Selanjutnya kulihat Kak Yana menarik kursinya sedikit ke belakang, Bang Andi ikut mundur. Keduanya tampak serius membicarakan sesuatu sambil berbisik. Sepertinya mereka sengaja mengecilkan volume suara agar aku tidak bisa mendengarnya.

Sesekali kak Yana membuka handphonenya dan memperlihatkan sesuatu–tidak tahu apa yang diperlihatkan—pada teman laki-lakinya itu.

Aku segera membuang muka, pura-pura tak melihat.

Mataku mengamati suasana lapangan yang semakin ramai. Satu persatu kursi di depan kami mulai terisi. Seorang pelayan datang dan menghampiri mereka dan membuka sebuah buku. Pulpen di tangannya bergerak menunjuk daftar menu dan menulisnya dengan cepat di sebuah kertas. Lalu pergi menghilang ke arah gerobak makanan di belakang kami.

“Indah, jangan bengong saja, rotinya dicoba, dong. Kan, dipesan untuk dimakan ...,” tiba-tiba suara Kak Yana mengejutkanku.

Melihat keterkejutanku itu, Kak Yana dan Bang Andi malah tertawa terkekeh-kekeh. Aku tersipu.

Tak lama kami duduk. Kak Yana segera mengajakku pulang. Tapi anehnya, laki-laki itu ikut menyusul kami berdua.

Di parkiran, sekali lagi kulihat Kak Yana berbisik ke telinga Bang Andi. Ntah apa yang dibisikkan, aku juga tak tahu.

Namun yang pasti, setelah itu, aku menjadi bingung dan ketakutan. Kak Yana meninggalkanku berdua bersama Bang Andi. Diriku sempat protes namun wanita yang sudah kuanggap kakak sendiri itu justru marah dan sedikit mengancam.

“Sudahlah, Indah ... jangan banyak protes. Kamu ikut saja sama Bang Andi. Nanti kamu akan diantar pulang ke rumah, kok.”

Aku hanya diam. Diam dan diam hingga malam tak mampu mendengar suara jeritanku. Malam laknat yang telah mengantar laki-laki itu untuk merenggut segalanya. Meninggalkan noktah yang tak terhapus.

---SKIP---

“Indah ... cepat buka Indah ... cepat!" Suara Kak Yana terdengar panik.

Aku masih mengurung diri di dalam kamar. Sejak kemarin Kak Yana sudah mengajakku bicara dan minta maaf. Berkali-kali ia memintaku untuk keluar kamar dan menyuruhku makan, namun tak ku gubris. Hati ini masih terasa sakit dan kecewa.

Bahkan, tadi pagi, dari balik pintu kudengar dirinya menangis tersedu-sedu. Berulang kali ia meminta maaf dan berjanji tidak mengulang kembali perbuatannya.

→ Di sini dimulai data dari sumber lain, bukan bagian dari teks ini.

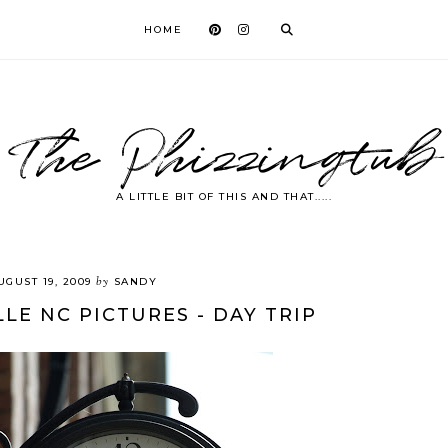
HOME
The Phizzingtub
A LITTLE BIT OF THIS AND THAT.....
by
UGUST 19, 2009
SANDY
LE NC PICTURES - DAY TRIP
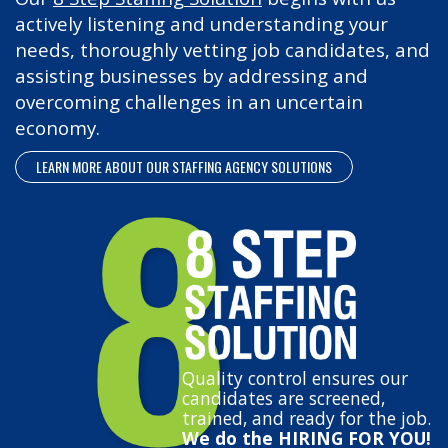
actively listening and understanding your
needs, thoroughly vetting job candidates, and
assisting businesses by addressing and
overcoming challenges in an uncertain
economy.
LEARN MORE ABOUT OUR STAFFING AGENCY SOLUTIONS
Quality control ensures our
candidates are screened,
trained, and ready for the job.
We do the HIRING FOR YOU!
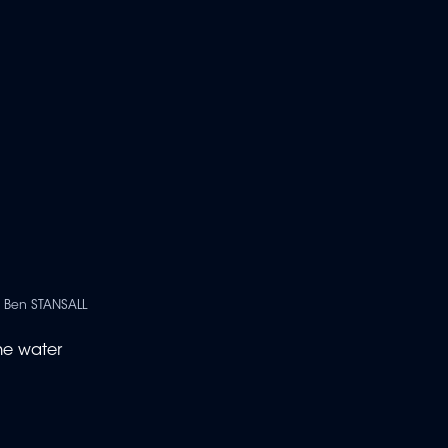
| Ben STANSALL
he water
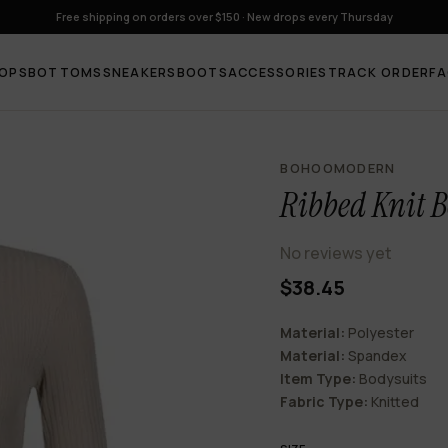
Free shipping on orders over $150 · New drops every Thursday
OPS
BOTTOMS
SNEAKERS
BOOTS
ACCESSORIES
TRACK ORDER
F
BOHOOMODERN
Ribbed Knit B
No reviews yet
$38.45
Material:
Polyester
Material:
Spandex
Item Type:
Bodysuits
Fabric Type:
Knitted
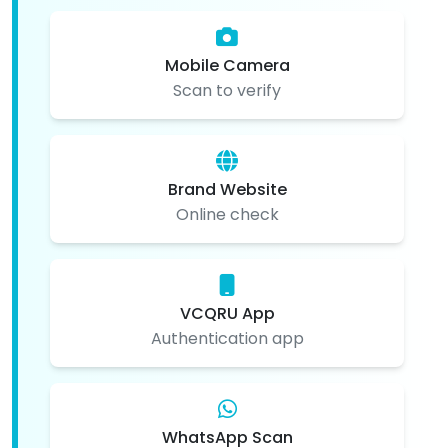
Mobile Camera
Scan to verify
Brand Website
Online check
VCQRU App
Authentication app
WhatsApp Scan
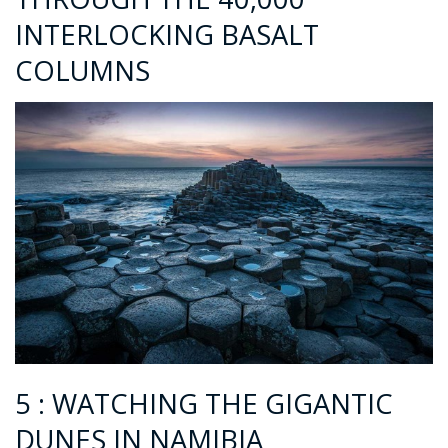
INTERLOCKING BASALT
COLUMNS
5 : WATCHING THE GIGANTIC
DUNES IN NAMIBIA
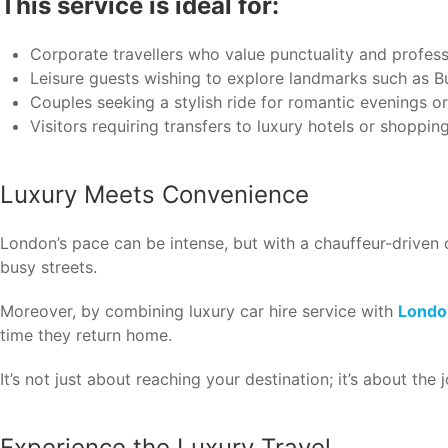
This service is ideal for:
Corporate travellers who value punctuality and profess
Leisure guests wishing to explore landmarks such as 
Couples seeking a stylish ride for romantic evenings o
Visitors requiring transfers to luxury hotels or shoppin
Luxury Meets Convenience
London’s pace can be intense, but with a chauffeur-driven c
busy streets.
Moreover, by combining luxury car hire service with
London
time they return home.
It’s not just about reaching your destination; it’s about the
Experience the Luxury Travel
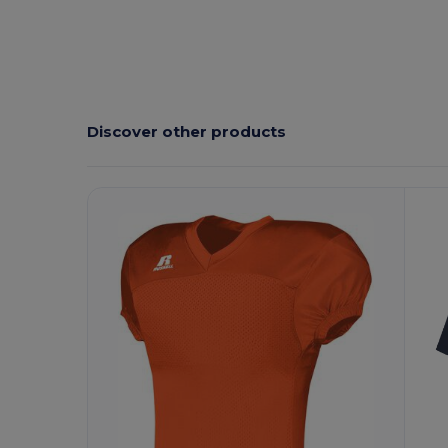
Discover other products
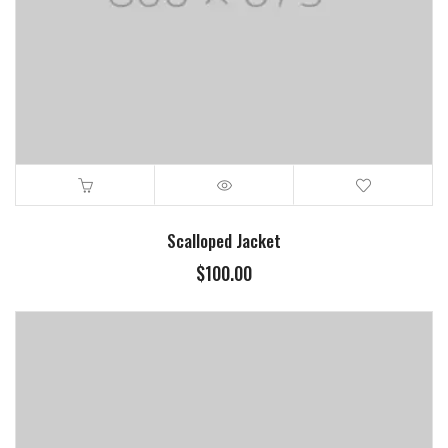
Scalloped Jacket
$
100.00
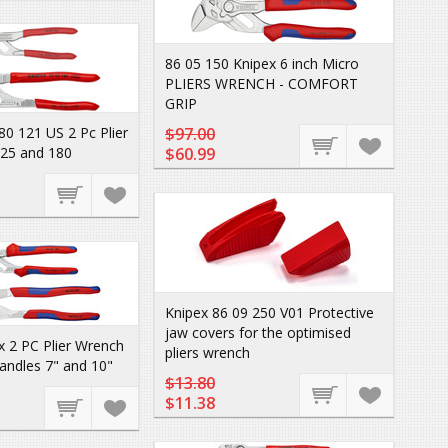
86 05 150 Knipex 6 inch Micro
PLIERS WRENCH - COMFORT
GRIP
80 121 US 2 Pc Plier
$97.00
125 and 180
$60.99
Knipex 86 09 250 V01 Protective
jaw covers for the optimised
 2 PC Plier Wrench
pliers wrench
andles 7" and 10"
$13.80
$11.38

“Indah ... maafkan kakak. Sumpah kakak menyesal dan tidak menyangka kejadiannya seperti ini ....” ucapnya, tergugu. Aku tidak percaya.

Tapi malam ini suaranya benar-benar berbeda. Setelah Kak Yana menggedor berkali-kali, karena penasaran, aku membuka pintu.

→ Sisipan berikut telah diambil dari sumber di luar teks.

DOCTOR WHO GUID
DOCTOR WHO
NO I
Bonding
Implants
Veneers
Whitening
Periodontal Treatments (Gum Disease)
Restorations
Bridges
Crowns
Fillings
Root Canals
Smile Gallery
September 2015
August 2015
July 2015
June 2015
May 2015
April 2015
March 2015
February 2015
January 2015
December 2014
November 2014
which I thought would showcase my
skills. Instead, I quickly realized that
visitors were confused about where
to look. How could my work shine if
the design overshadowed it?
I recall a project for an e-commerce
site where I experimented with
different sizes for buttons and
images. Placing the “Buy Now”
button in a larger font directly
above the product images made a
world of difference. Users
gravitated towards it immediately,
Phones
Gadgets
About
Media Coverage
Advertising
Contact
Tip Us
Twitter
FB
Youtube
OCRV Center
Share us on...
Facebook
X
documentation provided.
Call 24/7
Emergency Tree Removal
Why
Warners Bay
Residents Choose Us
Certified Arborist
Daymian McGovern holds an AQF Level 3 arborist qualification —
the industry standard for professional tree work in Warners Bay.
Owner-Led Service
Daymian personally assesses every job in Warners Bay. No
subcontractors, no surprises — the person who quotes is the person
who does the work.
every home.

Aku terpana. Kak Yana sudah bersiap dengan tas besar di tangan kirinya. Matanya sembab, air mata masih terlihat membasahi pipinya. Aku kebingungan. Apa yang sedang terjadi? Bukankah seharusnya aku yang menangis dan membawa tas untuk pergi meninggalkan rumah ini?

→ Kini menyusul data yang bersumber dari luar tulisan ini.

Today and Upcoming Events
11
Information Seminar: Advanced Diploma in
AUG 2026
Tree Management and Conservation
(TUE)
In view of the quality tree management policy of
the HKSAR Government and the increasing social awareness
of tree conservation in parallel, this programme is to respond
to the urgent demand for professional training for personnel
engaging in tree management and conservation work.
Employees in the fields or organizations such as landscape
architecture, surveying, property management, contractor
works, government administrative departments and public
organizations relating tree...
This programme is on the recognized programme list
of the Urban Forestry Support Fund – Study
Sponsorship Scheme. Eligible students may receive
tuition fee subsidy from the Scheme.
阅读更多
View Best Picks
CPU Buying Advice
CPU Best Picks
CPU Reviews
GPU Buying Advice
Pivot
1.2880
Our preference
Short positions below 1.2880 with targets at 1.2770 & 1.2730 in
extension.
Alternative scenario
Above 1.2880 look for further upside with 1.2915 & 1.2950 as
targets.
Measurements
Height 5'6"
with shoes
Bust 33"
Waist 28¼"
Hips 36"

Belum habis pertanyaan dikepalaku tiba-tiba ia menyodorkan koran yang sedari tadi dipegangnya.

Segera kuraih koran itu dan membacanya pelan-pelan. Kak Yana masih berdiri dengan sedu yang tak berhenti.

“Kita mau kemana, Kak?”

Aku mengalah. Tak dapat kupingkiri, aku masih membutuhkan dirinya dan tempat tinggal. Aku tidak tahu harus ke mana karena aku tidak memiliki uang dan keluarga di kota ini.

“Ke rumah teman. Kita nginap dua malam di sana sampai suasa kembali normal,” jawabnya, langsung memelukku dan menangis sejadi-jadinya. Tubuhnya terasa berguncang. “Indah ... maafkan kakak, sekali lagi maafkan kakak ....”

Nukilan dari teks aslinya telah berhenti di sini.